Using Locks for Concurrency Control in Indexes

Two-phase locking can also be applied to indexes, where the nodes of an index correspond to disk pages.

Using Locks for Concurrency Control in Indexes

 

Two-phase locking can also be applied to indexes, where the nodes of an index correspond to disk pages. However, holding locks on index pages until the shrinking phase of 2PL could cause an undue amount of transaction blocking because searching an index always starts at the root. Therefore, if a transaction wants to insert a record (write operation), the root would be locked in exclusive mode, so all other conflicting lock requests for the index must wait until the transaction enters its shrinking phase. This blocks all other transactions from accessing the index, so in practice other approaches to locking an index must be used.

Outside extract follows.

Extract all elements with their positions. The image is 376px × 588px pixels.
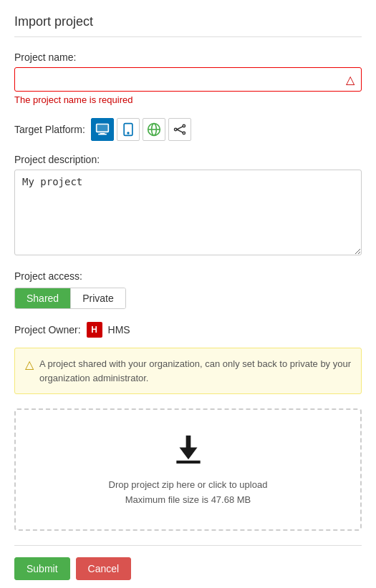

The tree structure of the index can be taken advantage of when developing a con-currency control scheme. For example, when an index search (read operation) is being executed, a path in the tree is traversed from the root to a leaf. Once a lower-level node in the path has been accessed, the higher-level nodes in that path will not be used again. So once a read lock on a child node is obtained, the lock on the par-ent can be released. When an insertion is being applied to a leaf node (that is, when a key and a pointer are inserted), then a specific leaf node must be locked in exclusive mode. However, if that node is not full, the insertion will not cause changes to higher-level index nodes, which implies that they need not be locked exclusively.

 

A conservative approach for insertions would be to lock the root node in exclusive mode and then to access the appropriate child node of the root. If the child node is not full, then the lock on the root node can be released. This approach can be applied all the way down the tree to the leaf, which is typically three or four levels from the root. Although exclusive locks are held, they are soon released. An alternative, more optimistic approach would be to request and hold shared locks on the nodes leading to the leaf node, with an exclusive lock on the leaf. If the insertion causes the leaf to split, insertion will propagate to one or more higher-level nodes. Then, the locks on the higher-level nodes can be upgraded to exclusive mode.

 

Another approach to index locking is to use a variant of the B+-tree, called the B-link tree. In a B-link tree, sibling nodes on the same level are linked at every level. This allows shared locks to be used when requesting a page and requires that the lock be released before accessing the child node. For an insert operation, the shared lock on a node would be upgraded to exclusive mode. If a split occurs, the parent node must be relocked in exclusive mode. One complication is for search operations executed concurrently with the update. Suppose that a concurrent update operation follows the same path as the search, and inserts a new entry into the leaf node. Additionally, suppose that the insert causes that leaf node to split. When the insert is done, the search process resumes, following the pointer to the desired leaf, only to find that the key it is looking for is not present because the split has moved that key into a new leaf node, which would be the right sibling of the original leaf node. However, the search process can still succeed if it follows the pointer (link) in the original leaf node to its right sibling, where the desired key has been moved.

 

Handling the deletion case, where two or more nodes from the index tree merge, is also part of the B-link tree concurrency protocol. In this case, locks on the nodes to be merged are held as well as a lock on the parent of the two nodes to be merged.